Avant d'aborder le voyage cinématographique sans précédent que constitue la projection de Satantango, revenons rapidement sur ce qui pourrait résumer - de manière un brin réductrice - l'Oeuvre de Béla Tarr. D'abord des films qui travaillent la durée au travers de longs plans dilatés épousant les sujets filmés : hommes, femmes, animaux mais aussi fermes, plaines et chemins boueux, ports ou places villageoises, bars ou cabarets, chambres à coucher ou appartements. Il apparaît évident que le Cinéma de Béla Tarr considère l'espace et le temps comme deux valeurs inaliénables, intimement incorporées l'une à l'autre, qu'il s'agisse d'un nid familial, d'une coopérative agricole ( Satantango ) ou d'une ville portuaire ( L'Homme de Londres ). Béla Tarr manipule la durée moins par souci de réalisme que par invitation à la contemplation, nous offrant quelques-uns des plus beaux plans-séquence de l'Histoire du Cinéma : la valse météorique qui introduit Les Harmonies Werckmeister, la chanson ténébreuse berçant le Titanik dans Damnation, le plan d'ouverture de L'Homme de Londres, celui qui suit l'anecdote nietzschéenne dans Le Cheval de Turin...
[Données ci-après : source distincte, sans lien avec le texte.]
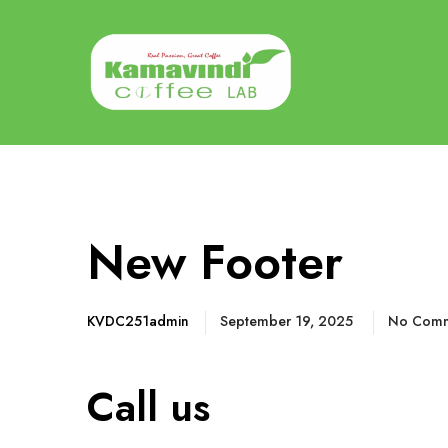
New Footer
KVDC251admin
September 19, 2025
No Comm
Call us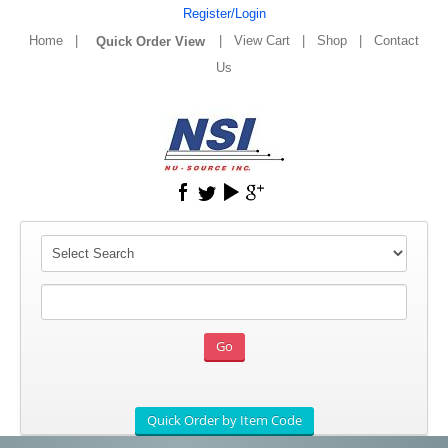
Register/Login
Home
|
|
View Cart
|
Shop
|
Contact
Us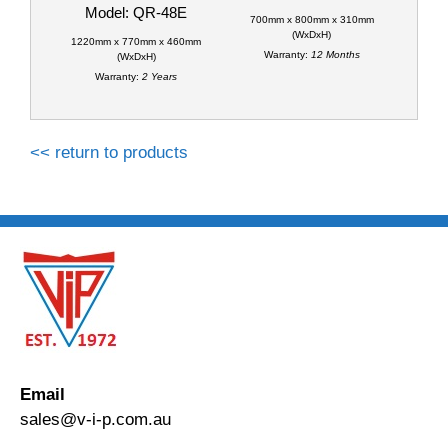
Model: QR-48E
700mm x 800mm x 310mm
(WxDxH)
1220mm x 770mm x 460mm
Warranty:
12 Months
(WxDxH)
Warranty:
2 Years
<< return to products
Email
sales@v-i-p.com.au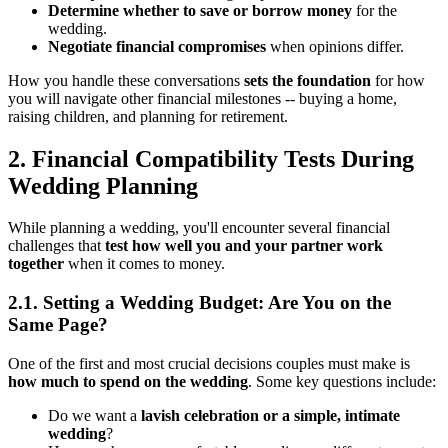
Determine whether to save or borrow money
for the
wedding.
Negotiate financial compromises
when opinions differ.
How you handle these conversations
sets the foundation
for how
you will navigate other financial milestones -- buying a home,
raising children, and planning for retirement.
2. Financial Compatibility Tests During
Wedding Planning
While planning a wedding, you'll encounter several financial
challenges that
test how well you and your partner work
together
when it comes to money.
2.1. Setting a Wedding Budget: Are You on the
Same Page?
One of the first and most crucial decisions couples must make is
how much to spend on the wedding
. Some key questions include:
Do we want a
lavish celebration or a simple, intimate
wedding
?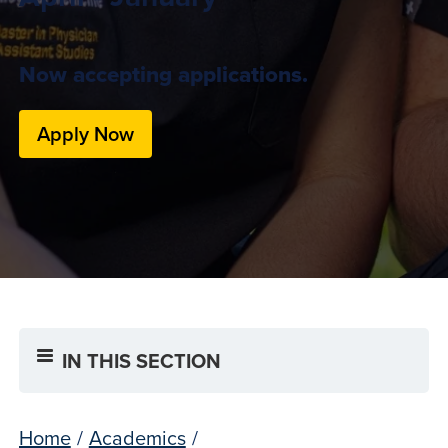
Now accepting applications.
Apply Now
IN THIS SECTION
Home
/
Academics
/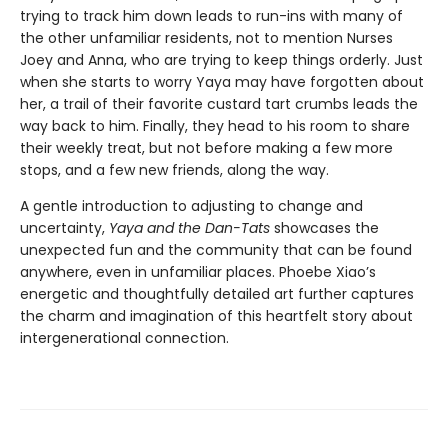
trying to track him down leads to run-ins with many of
the other unfamiliar residents, not to mention Nurses
Joey and Anna, who are trying to keep things orderly. Just
when she starts to worry Yaya may have forgotten about
her, a trail of their favorite custard tart crumbs leads the
way back to him. Finally, they head to his room to share
their weekly treat, but not before making a few more
stops, and a few new friends, along the way.
A gentle introduction to adjusting to change and
uncertainty,
Yaya and the Dan-Tats
showcases the
unexpected fun and the community that can be found
anywhere, even in unfamiliar places. Phoebe Xiao’s
energetic and thoughtfully detailed art further captures
the charm and imagination of this heartfelt story about
intergenerational connection.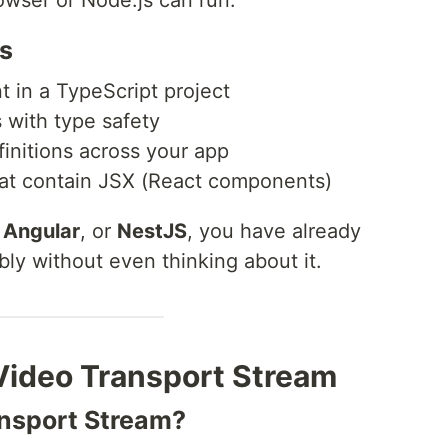
rowser or Node.js can run.
es
 in a TypeScript project
s with type safety
initions across your app
hat contain JSX (React components)
,
Angular
, or
NestJS
, you have already
bly without even thinking about it.
Video Transport Stream
nsport Stream?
A l'instar d'Andreï Tarkovski le cinéaste est l'auteur d'une Oeuvre ouverte, labyrinthique, de laquelle chaque film évoque une autre pièce du puzzle. Ainsi le vent incessant bloquant les personnages du Cheval de Turin répond à la pluie torrentielle de Damnation, l'ouvrier du Nid Familial annonce les héros des Rapports Préfabriqués, Almanach d'Automne témoigne de la future vénalité des pions de Satantango... Quelques thématiques récurrentes peuvent apparaître dans cette Oeuvre canonique : les rapports humains pervertis par l'argent et par l'Homme lui-même, la solitude inhérente au désespoir et à la misère, la Nature dominatrice jouant de ses quatre éléments... et le Temps qui s'étire, poumon rythmique et régulier, Temps réel et tangible que Béla Tarr utilise comme un moyen poétique d'échapper au naturalisme foudroyant le cinéma contemporain, livrant des blocs de durée prosaïques mais hypnotiques, épurés parfois, enjolivés d'autres, délectables souvent, précis et maîtrisés toujours.


Film solide, film éprouvant, film-somme pourrait-on dire Satantango montre, pendant plus de sept heures, la destruction d'un petit village hongrois et communiste, village sous le joug de plus en plus menaçant du capitalisme grandissant. Satantango, c'est donc la chute du régime communiste représentée par une poignée de personnages racés, nullement archétypaux mais parfaitement fascinants : il y a d'abord un troupeau de vaches lors d'un plan-séquence inaugural, troupeau trônant sur le plancher boueux de la ferme encerclée par le son des cloches et des beuglements ; il y a ensuite Futaki, l'infirme révolté arpentant le village à l'appui de sa canne ; ensuite Mme Schmidt, femme charmante un peu facile courant les pantalons et son mari gourmand de pécule annuel ; et puis la famille Kraner, l'homme brutal et la femme amenant l'eau-de-vie chez le docteur alcoolique et solitaire, une sorte de moraliste griffonnant des dessins sur des carnets de notes, épiant un personnage, ou un autre ; il y a l'instituteur, la famille Halics et la petite Estike, que personne ne croit sensée...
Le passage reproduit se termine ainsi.